Calculate crc8 dvb s2 in python

Question

I need to calculate the crc8 dvb s2 checksum in python but I can't find any useful information on how this checksum really works, so I tried to convert this working C code:

uint8_t crc8_dvb_s2(uint8_t crc, unsigned char a)

    {
        crc ^= a;
        for (int ii = 0; ii < 8; ++ii) {
            if (crc & 0x80) {
                crc = (crc << 1) ^ 0xD5;
            } else {
                crc = crc << 1;
            }
        }
        return crc;
    }

in python code:

import crc8
import operator 
def bxor(b1, b2): # use xor for bytes
    return bytes(map(operator.xor, b1, b2))
def blshift(b1, b2): # use shift left for bytes
    return (int.from_bytes( b1, byteorder='little') << int.from_bytes( b2, byteorder='little')).to_bytes(1, byteorder='little')
def _checksum(message): 
    #calculate crc
    crc = crc8.crc8()
    crc.update(message)
    crc_result = crc.digest()
    #calculate dvb
    crc_result = bxor(crc_result , message)
    for i in range(0, 7):
        if (crc_result == b'\x80') :
            crc_result = bxor((blshift(crc_result, b'\x01')) , b'\xD5')
        else:
            crc_result = blshift(crc_result, b'\x01')
    #-------------
    return crc_result;

But there is something wrong with it that I can't seem to understand. If I give the C function the bytes '\x00d\x00\x00\x00' it gives my as a result '\x8f' ( which is right), while the Python function gives me the OverflowError: int too big to convert.

There's clearly something wrong with my code that makes the numbers bigger and bigger but I wasn't able to figure out what exactly.

Full backtrace:

---------------------------------------------------------------------------
OverflowError                             Traceback (most recent call last)
<ipython-input-226-8288eada1ce9> in <module>
----> 1 _checksum(b'\x00d\x00\x00\x00')

<ipython-input-225-2e5beaea293f> in _checksum(message)
     18             crc_result = bxor((blshift(crc_result, b'\x01')) , b'\xD5')
     19         else:
---> 20             crc_result = blshift(crc_result, b'\x01')
     21     #-------------
     22     return crc_result;

<ipython-input-225-2e5beaea293f> in blshift(b1, b2)
      6     return bytes(map(operator.and_, b1, b2))
      7 def blshift(b1, b2): # use shift left for bytes
----> 8     return (int.from_bytes( b1, byteorder='little') << int.from_bytes( b2, byteorder='little')).to_bytes(1, byteorder='little')
      9 def _checksum(message):
     10     #calculate crc

OverflowError: int too big to convert

Answer 1

The documentation of int.to_bytes says:

An OverflowError is raised if the integer is not representable with the given number of bytes.

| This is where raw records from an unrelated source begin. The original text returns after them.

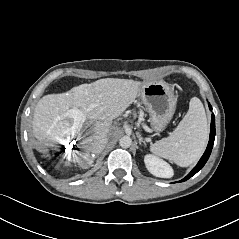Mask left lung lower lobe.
Wrapping results in <instances>:
<instances>
[{"label": "left lung lower lobe", "instance_id": "1", "mask_svg": "<svg viewBox=\"0 0 239 239\" xmlns=\"http://www.w3.org/2000/svg\"><path fill=\"white\" fill-rule=\"evenodd\" d=\"M209 109L212 110V107L210 104H209ZM214 139H215V116L212 113L210 138H209V143L206 148V151L204 152L203 156L199 160L198 164L193 168V170L180 182L188 180L190 177L195 175L199 170H201L203 168V166L205 165V163L207 162V160L211 154L213 144H214Z\"/></svg>", "mask_w": 239, "mask_h": 239}]
</instances>
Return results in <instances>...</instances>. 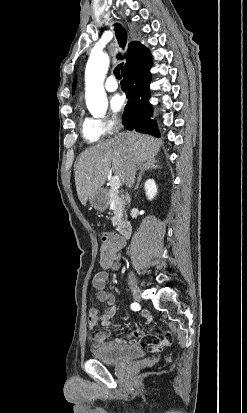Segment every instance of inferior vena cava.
<instances>
[{"mask_svg": "<svg viewBox=\"0 0 247 413\" xmlns=\"http://www.w3.org/2000/svg\"><path fill=\"white\" fill-rule=\"evenodd\" d=\"M115 138H117V140H121V138H124V134H122V132H117V136H115ZM136 170H137V164H135V162H133V160L129 158V160H127L126 176H125V184L126 186H128V188H131V186H133L134 184ZM128 279L129 281H135V277L133 273H130Z\"/></svg>", "mask_w": 247, "mask_h": 413, "instance_id": "602c4592", "label": "inferior vena cava"}]
</instances>
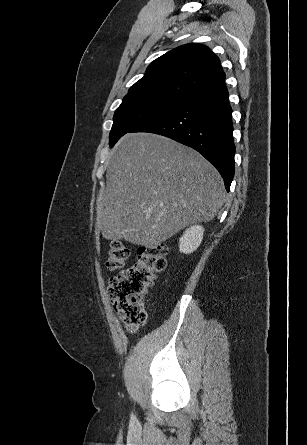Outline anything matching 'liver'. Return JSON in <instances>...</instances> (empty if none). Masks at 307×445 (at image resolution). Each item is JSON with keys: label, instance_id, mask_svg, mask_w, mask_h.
I'll list each match as a JSON object with an SVG mask.
<instances>
[{"label": "liver", "instance_id": "6515ba94", "mask_svg": "<svg viewBox=\"0 0 307 445\" xmlns=\"http://www.w3.org/2000/svg\"><path fill=\"white\" fill-rule=\"evenodd\" d=\"M225 202L222 176L197 150L152 132H128L114 150L98 227L109 241L155 249Z\"/></svg>", "mask_w": 307, "mask_h": 445}]
</instances>
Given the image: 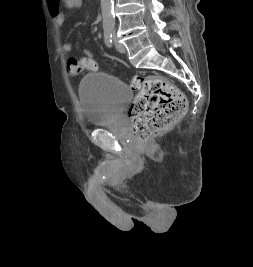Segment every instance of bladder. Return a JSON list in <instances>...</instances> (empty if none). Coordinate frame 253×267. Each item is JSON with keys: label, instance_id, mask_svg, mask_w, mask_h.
Segmentation results:
<instances>
[{"label": "bladder", "instance_id": "31cf9c89", "mask_svg": "<svg viewBox=\"0 0 253 267\" xmlns=\"http://www.w3.org/2000/svg\"><path fill=\"white\" fill-rule=\"evenodd\" d=\"M132 96L126 83L105 73H88L79 85L81 108L91 127L113 123Z\"/></svg>", "mask_w": 253, "mask_h": 267}]
</instances>
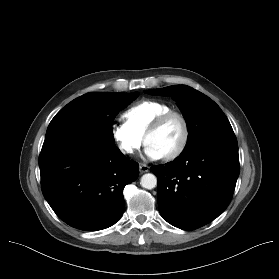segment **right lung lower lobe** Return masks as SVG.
<instances>
[{
	"label": "right lung lower lobe",
	"instance_id": "98d812e1",
	"mask_svg": "<svg viewBox=\"0 0 279 279\" xmlns=\"http://www.w3.org/2000/svg\"><path fill=\"white\" fill-rule=\"evenodd\" d=\"M43 195L56 215L80 230H102L124 211V187L137 179L138 163L117 146L80 134L44 141L39 156Z\"/></svg>",
	"mask_w": 279,
	"mask_h": 279
}]
</instances>
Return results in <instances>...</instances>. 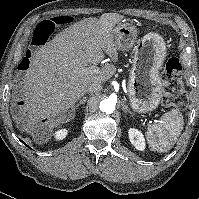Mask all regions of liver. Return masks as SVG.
Listing matches in <instances>:
<instances>
[{
    "label": "liver",
    "instance_id": "obj_1",
    "mask_svg": "<svg viewBox=\"0 0 199 199\" xmlns=\"http://www.w3.org/2000/svg\"><path fill=\"white\" fill-rule=\"evenodd\" d=\"M123 18L117 13L86 18L35 52L14 92L25 101L21 115L14 116L21 129L33 134L39 129L48 139L54 127L74 117L73 107L88 86L94 82L103 84L115 74L112 64L102 65L96 73L90 71V66L100 62L105 54L114 63L118 61L114 27ZM46 118L47 124L41 125ZM34 137L37 139L38 135Z\"/></svg>",
    "mask_w": 199,
    "mask_h": 199
}]
</instances>
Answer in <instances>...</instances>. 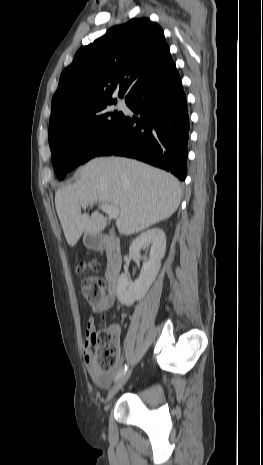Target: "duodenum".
I'll list each match as a JSON object with an SVG mask.
<instances>
[{
	"label": "duodenum",
	"mask_w": 263,
	"mask_h": 465,
	"mask_svg": "<svg viewBox=\"0 0 263 465\" xmlns=\"http://www.w3.org/2000/svg\"><path fill=\"white\" fill-rule=\"evenodd\" d=\"M88 246L94 250H104L107 256L106 280L109 290L116 291L120 270L123 263L119 240L112 235H92L88 239Z\"/></svg>",
	"instance_id": "duodenum-1"
}]
</instances>
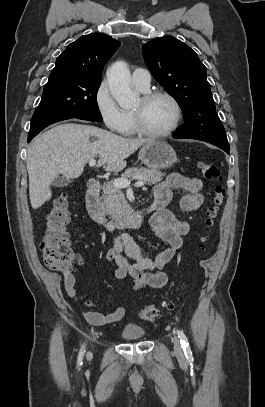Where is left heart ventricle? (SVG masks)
Masks as SVG:
<instances>
[{
	"mask_svg": "<svg viewBox=\"0 0 265 407\" xmlns=\"http://www.w3.org/2000/svg\"><path fill=\"white\" fill-rule=\"evenodd\" d=\"M132 110L141 113L145 128L153 132L168 129L175 118L174 106L163 97L155 98L148 103H143L140 99Z\"/></svg>",
	"mask_w": 265,
	"mask_h": 407,
	"instance_id": "obj_1",
	"label": "left heart ventricle"
}]
</instances>
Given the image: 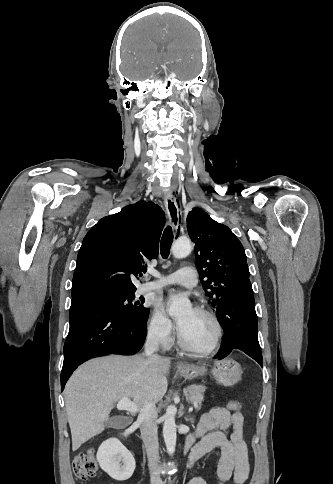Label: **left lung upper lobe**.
<instances>
[{"label": "left lung upper lobe", "mask_w": 333, "mask_h": 484, "mask_svg": "<svg viewBox=\"0 0 333 484\" xmlns=\"http://www.w3.org/2000/svg\"><path fill=\"white\" fill-rule=\"evenodd\" d=\"M187 229L196 244V266L202 287L213 307H217L229 288L249 280L244 248L227 226L214 221L200 208L189 212ZM229 297L236 302L237 298Z\"/></svg>", "instance_id": "obj_1"}]
</instances>
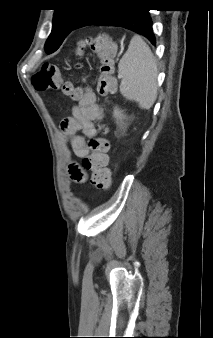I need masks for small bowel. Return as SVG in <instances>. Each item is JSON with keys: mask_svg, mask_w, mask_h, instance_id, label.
<instances>
[{"mask_svg": "<svg viewBox=\"0 0 213 338\" xmlns=\"http://www.w3.org/2000/svg\"><path fill=\"white\" fill-rule=\"evenodd\" d=\"M101 112V108L96 104L95 94L91 90H86L72 109V118L77 122L76 130L70 131L65 127L61 128L76 157L82 158L89 154L87 138L96 135L94 122L100 117ZM74 168H76L75 165L70 168L71 175L76 180L84 179L82 172L73 174L72 169Z\"/></svg>", "mask_w": 213, "mask_h": 338, "instance_id": "1", "label": "small bowel"}]
</instances>
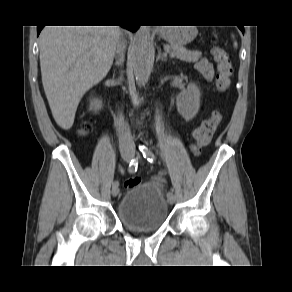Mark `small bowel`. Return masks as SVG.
I'll use <instances>...</instances> for the list:
<instances>
[{"label": "small bowel", "mask_w": 292, "mask_h": 292, "mask_svg": "<svg viewBox=\"0 0 292 292\" xmlns=\"http://www.w3.org/2000/svg\"><path fill=\"white\" fill-rule=\"evenodd\" d=\"M195 70L203 79H205L207 81H210L213 79L214 66H213V63L210 62L209 60H207L205 58L200 59L195 64ZM155 179L159 183L163 182V179L161 177H156Z\"/></svg>", "instance_id": "obj_1"}]
</instances>
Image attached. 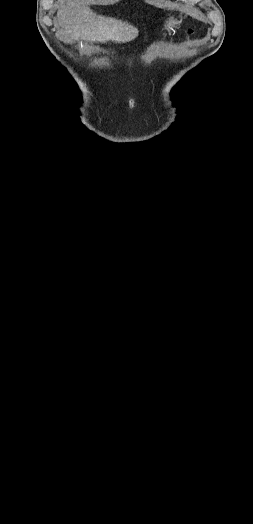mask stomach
I'll list each match as a JSON object with an SVG mask.
<instances>
[{
	"label": "stomach",
	"instance_id": "stomach-1",
	"mask_svg": "<svg viewBox=\"0 0 253 524\" xmlns=\"http://www.w3.org/2000/svg\"><path fill=\"white\" fill-rule=\"evenodd\" d=\"M178 23H179V22H178L176 19H174L173 17H171L168 21H166V23H165V29H166L168 32L174 31V28L177 27Z\"/></svg>",
	"mask_w": 253,
	"mask_h": 524
}]
</instances>
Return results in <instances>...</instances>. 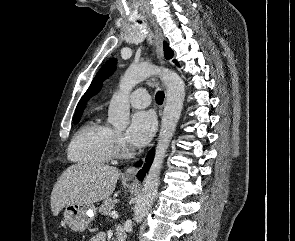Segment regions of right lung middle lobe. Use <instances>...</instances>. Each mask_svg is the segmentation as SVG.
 I'll list each match as a JSON object with an SVG mask.
<instances>
[{
    "label": "right lung middle lobe",
    "instance_id": "dd1d6c3e",
    "mask_svg": "<svg viewBox=\"0 0 295 241\" xmlns=\"http://www.w3.org/2000/svg\"><path fill=\"white\" fill-rule=\"evenodd\" d=\"M80 118H81L80 116H79V117H75V118H74V123H75V124L78 123L79 120H80Z\"/></svg>",
    "mask_w": 295,
    "mask_h": 241
}]
</instances>
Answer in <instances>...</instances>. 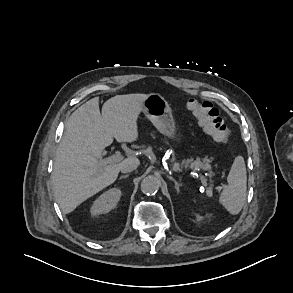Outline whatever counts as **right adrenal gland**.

It seems as if the number on which you use .to_bytes(1, byteorder='little') is larger than 255 (the highest number representable by one byte).

This:

int.from_bytes( b2, byteorder='little')).to_bytes(1, byteorder='little')

can only work if b2 is between 0 and 255, and I don't understand what would be the point of converting the same value from integer to bytes and back.

Do you intend to calculate the lowest 8 bits of the binary representation of b2? Then you should use b2 % 256.

---

You should be able to translate this C function almost literally to Python, without the need for helper functions like bxor or blshift:

def crc8_dvb_s2(crc, a):
    crc ^= a
    for _ in range(8):
        if crc & 0x80:
            crc = ((crc << 1) ^ 0xD5) % 256
        else:
            crc = (crc << 1) % 256
    return crc